I feel a lot better.

 
And I think the universe heard me complaining. And now, since I am a huge advocate of keeping things fair and balanced, I must now give credit where credit is due.

Big ups to the man who has caused me to wear an especially satisfied smile on my face lately and brought the spring back into my step. As well as helping me remember that there are things worth shaving my legs for. I don’t know where he came from or how he learned the things he knows, but I certainly wouldn’t mind finding out. I’m actually not so sure he’s human to be honest. Some of his abilities are not of this earth.

Some time ago I made out with him…in a 7-Eleven freezer. I would hardly think cases of Budweiser and 2 percent milk to be alluring, but when he spun me around and kissed me in the vapor of our visibly cold breath, I knew I stumbled upon something interesting. And although it would be quite some time before I really knew what I was in for, I got a sneaking feeling that this one had some tricks up his sleeve. These tricks, my friends….are not for kids.

Looking back at my past, I accidentally noticed something, although I’ve never had a “type”, seems in recent years there were a string of guys who weren’t the burliest of chaps. The I’m-a-lover-not-a-fighter types, which is all great and good. I like to think that anyone I choose to spend time with is an exceptional person, for the simple fact that I am extremely selective about my free time and whom I spend it with. But I have to say, I’ve missed a few things over the years. Like guys who own (and know how to operate) tools, like saws and drills and stuff. A tool belt is an added bonus, even if I ask him to put it on just for fun!
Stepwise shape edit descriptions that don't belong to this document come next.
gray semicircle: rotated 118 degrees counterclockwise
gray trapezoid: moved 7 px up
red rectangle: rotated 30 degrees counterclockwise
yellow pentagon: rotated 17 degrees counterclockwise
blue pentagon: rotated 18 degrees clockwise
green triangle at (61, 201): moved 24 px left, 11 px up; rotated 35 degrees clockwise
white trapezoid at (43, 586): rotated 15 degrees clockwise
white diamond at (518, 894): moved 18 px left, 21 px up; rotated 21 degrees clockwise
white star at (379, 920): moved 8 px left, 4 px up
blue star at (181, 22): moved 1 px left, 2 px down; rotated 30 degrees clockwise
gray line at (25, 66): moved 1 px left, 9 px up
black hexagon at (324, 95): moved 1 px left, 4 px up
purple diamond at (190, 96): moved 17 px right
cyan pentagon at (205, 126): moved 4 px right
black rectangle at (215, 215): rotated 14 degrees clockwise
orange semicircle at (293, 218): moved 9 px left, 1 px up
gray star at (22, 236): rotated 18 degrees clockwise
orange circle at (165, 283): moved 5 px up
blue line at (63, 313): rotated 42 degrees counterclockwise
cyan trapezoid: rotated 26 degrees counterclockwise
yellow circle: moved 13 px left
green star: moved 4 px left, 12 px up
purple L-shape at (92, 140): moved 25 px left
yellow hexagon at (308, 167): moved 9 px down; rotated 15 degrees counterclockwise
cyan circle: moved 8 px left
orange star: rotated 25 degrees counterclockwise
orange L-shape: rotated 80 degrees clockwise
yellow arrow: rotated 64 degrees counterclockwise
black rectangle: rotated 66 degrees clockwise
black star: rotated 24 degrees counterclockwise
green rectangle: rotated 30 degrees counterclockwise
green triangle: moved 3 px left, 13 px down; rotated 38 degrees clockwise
Or the guy who can pick up those big jugs of water without turning purple before toppling under its weight and cracking a rib. Speaking of picking things up…there’s something refreshing about a guy who can pick me up (and let’s say…just for the hell of it…carry me into the bedroom) with the same ease as say, carrying a bag of feathers. Okay, a hundred and five pound bag of feathers, but whatever.

Moreover, there’s something fantastic and strangely comforting in knowing that if someone fucks with you, he’s not even going to hesitate in taking the necessary steps to introduce his fist to the person's face (only if absolutely necessary, of course). I mean, not that he’d go looking for bar brawls or anything, but he ain’t running away from a little danger when another’s respect has been compromised.
But it’s not just about size and strength, there’s also something very attractive about a man who makes an experience of taking you clothes off, one piece at a time…in the living room. And especially appealing when he actually takes the time to check out the ensemble you just bought (after all, that is at least part of the reason you bought it, you kinda thought someone might be taking a peek pretty soon). There’s something enticing about a man who isn’t afraid to make the first move and even if you say no, he’s aware that it just means no until next time. And until next time he will wait. And when next time comes, he will be equally disarming and kiss you wildly…(and change your water jug for you too).

As always, out of respect for the privacy of others, I never mention any names but, with a big smile I say thanks to my new friend for all the spooning...and the forking.